Such a valid point, Brandon. Caring for them should never be a chore. I do believe that if someone chooses to start with one of the more difficult frogs, they should have close guidance as well as educating themselves thoroughly. Some folks are lucky enough to have breeders nearby that are willing to help. The rest of us have DB


----------



## Nismo95 (Jul 30, 2011)

Gotta love DB. countless people to bug when you need an answer! lol


----------



## mfsidore (Oct 10, 2012)

Haha! Yep you can type that again!


----------



## ilovejaden (Jan 6, 2011)

Depends on the pumilio. I would get some mancreeks or bastis as my first pums personally.


----------



## Nismo95 (Jul 30, 2011)

and I personally do not think it should matter which frog you start with.. Even if it is your first PDF.. I just cant stress enough that said person should do their homework before hand.. Just because we're all paranoid and afraid of caring for pum's does not mean we should be. We're paranoid thats all... They really are not that hard to care for. breeding on the other hand is hit or miss.. I have never lost a single froglet until I started breeding pums.. And the loss was heart breaking and I beat myself up over it relentlessly.. But it happens, and that is something I have come to terms with.. If someone wants to dive into Escudo as their first and perhaps only frog.. more power to them.. I just hope if they have the pockets to dish out the cash they have the brain power to study up.. Basti's are gorgeous and by far my favorite PDF.. but if I wanted escudo, I am gonna do it.. Not settle for one frog because it makes a better first choice. I dont want any frogs to go into a beginners hands with the risk of being killed either.. If you're not up to the task dont invest in the more delicate frogs.


----------



## Nismo95 (Jul 30, 2011)

example.. I bought a set of Veradero because the price was right and they were gorgeous frogs and good for beginners getting into thumbnails.. I ended up with 3 females and a male. Not long after they arrived did the dominant female start fighting with the other 2 and I had to sell them.. By this time I was attached and so was my lady and we were torn when we sold them off. Now that we are down to the pair and have ventured into pumilio.. I honestly could care less about selling the veradero.. They are shy and never visable. Will I sell them? Likely not, my girlfriend loves them because they were one of our first frogs. I dont dislike them, I just have a small collection and would rather keep frogs that are going to be more active and visable.. Pums fit the ticket.


----------



## mfsidore (Oct 10, 2012)

You talkin to me or the guy above you?


----------



## Nismo95 (Jul 30, 2011)

mfsidore said:


> You talkin to me or the guy above you?


Just in general lol. People are going to have conflicting views with pumilio.. and I am stating MY opinion on the matter..


----------



## mfsidore (Oct 10, 2012)

Oh,oh ok your good!


----------



## ilovejaden (Jan 6, 2011)

Nismo95 said:


> and I personally do not think it should matter which frog you start with.. Even if it is your first PDF.. I just cant stress enough that said person should do their homework before hand.. Just because we're all paranoid and afraid of caring for pum's does not mean we should be. We're paranoid thats all... They really are not that hard to care for. breeding on the other hand is hit or miss.. I have never lost a single froglet until I started breeding pums.. And the loss was heart breaking and I beat myself up over it relentlessly.. But it happens, and that is something I have come to terms with.. If someone wants to dive into Escudo as their first and perhaps only frog.. more power to them.. I just hope if they have the pockets to dish out the cash they have the brain power to study up.. Basti's are gorgeous and by far my favorite PDF.. but if I wanted escudo, I am gonna do it.. Not settle for one frog because it makes a better first choice. I dont want any frogs to go into a beginners hands with the risk of being killed either.. If you're not up to the task dont invest in the more delicate frogs.

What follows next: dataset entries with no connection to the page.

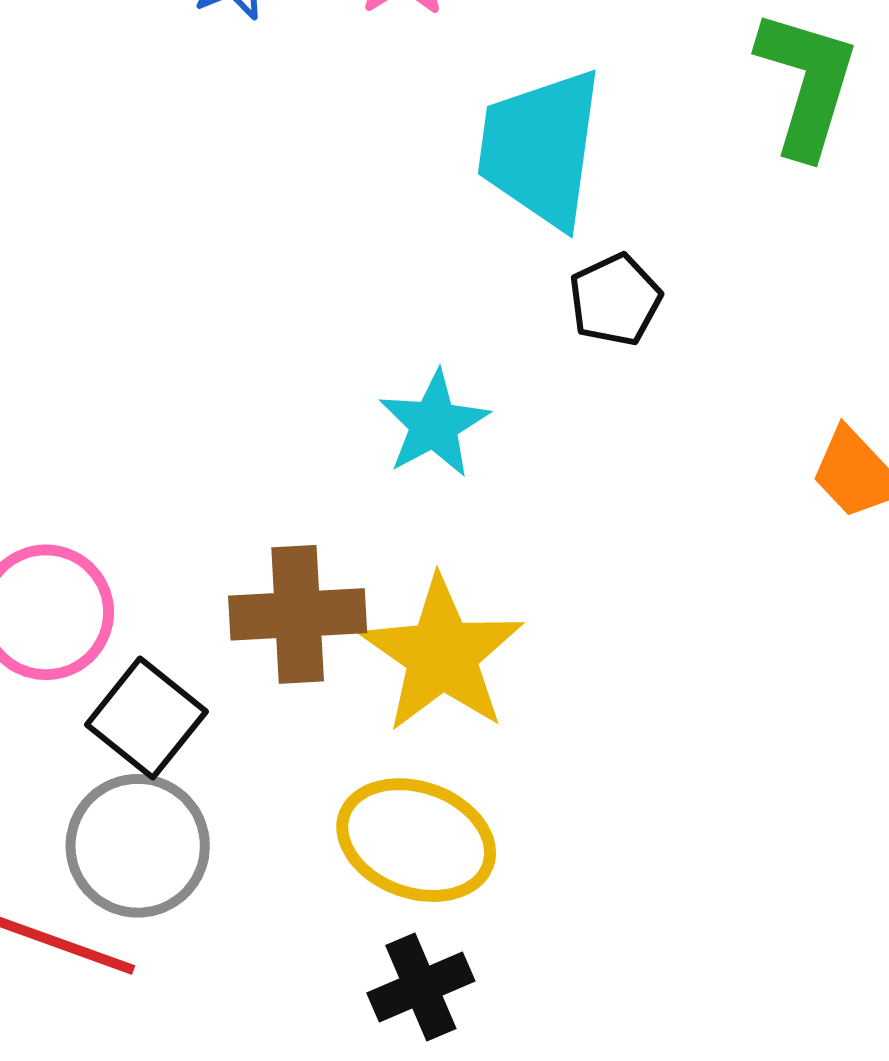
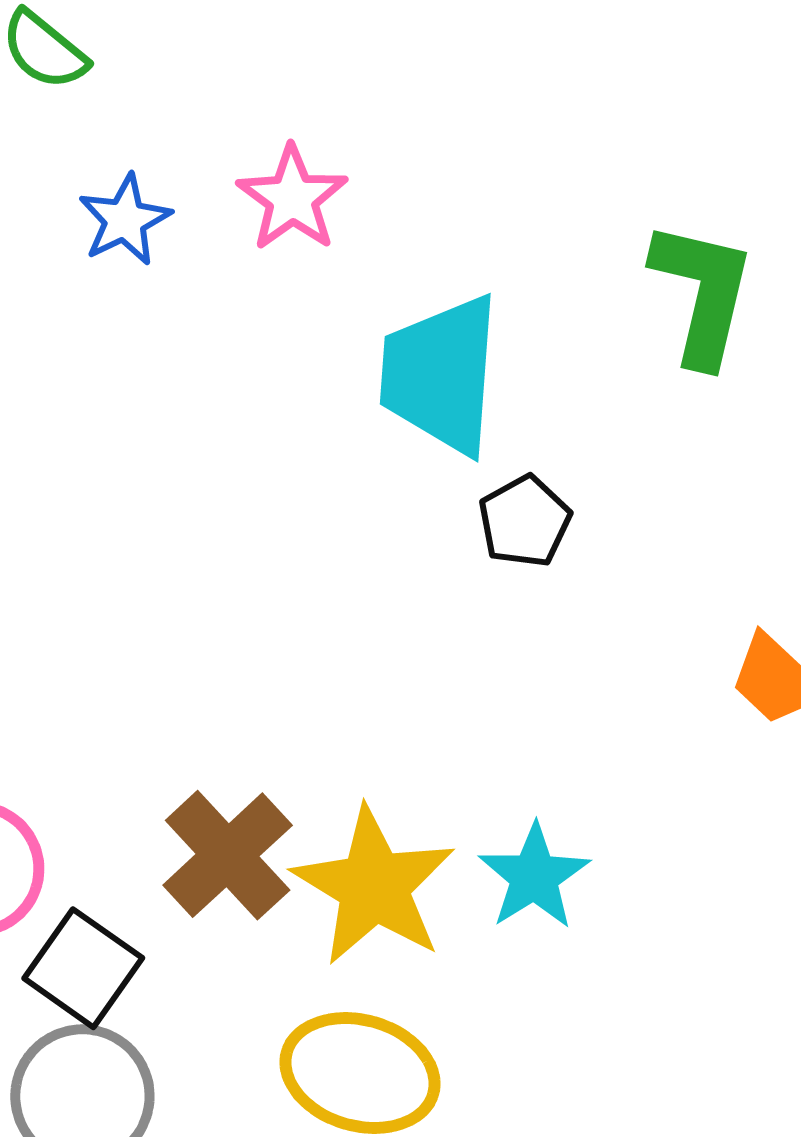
cyan star: (434, 424) -> (534, 877), moved
brown cross: (298, 614) -> (228, 855), turned -36

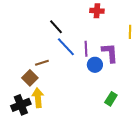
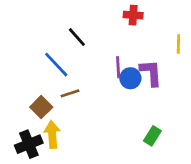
blue line: (66, 47) -> (56, 65), moved
brown line: (42, 63) -> (70, 93), moved
blue circle: (95, 65) -> (130, 78), moved

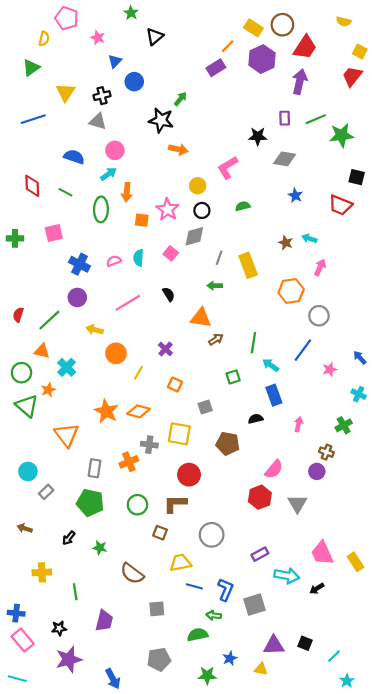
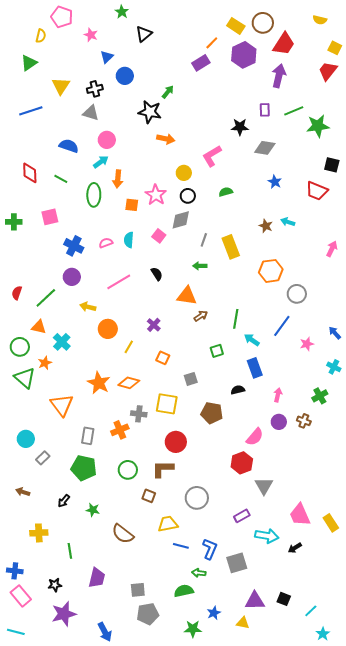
pink arrow: (320, 267) -> (332, 249), moved
purple circle: (317, 471) -> (279, 422), moved
gray triangle: (297, 504) -> (264, 486), moved
gray square: (157, 609) -> (138, 590), moved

Why spend 500+ dollars on a pair of frogs you have no experience with? Start with a beginner pair of pumilio and move your way up. Jumping into an expensive frog with no experience in that type of animal is just asking for problems imo.


----------



## mfsidore (Oct 10, 2012)

Guys uhh it's ok I won't be there for a while


----------



## ilovejaden (Jan 6, 2011)

mfsidore said:


> Guys uhh it's ok I won't be there for a while


Well regardless its your money not mine so.  just figured I would give some friendly advice.


----------



## Nismo95 (Jul 30, 2011)

ilovejaden said:


> Why spend 500+ dollars on a pair of frogs you have no experience with? Start with a beginner pair of pumilio and move your way up. Jumping into an expensive frog with no experience in that type of animal is just asking for problems imo.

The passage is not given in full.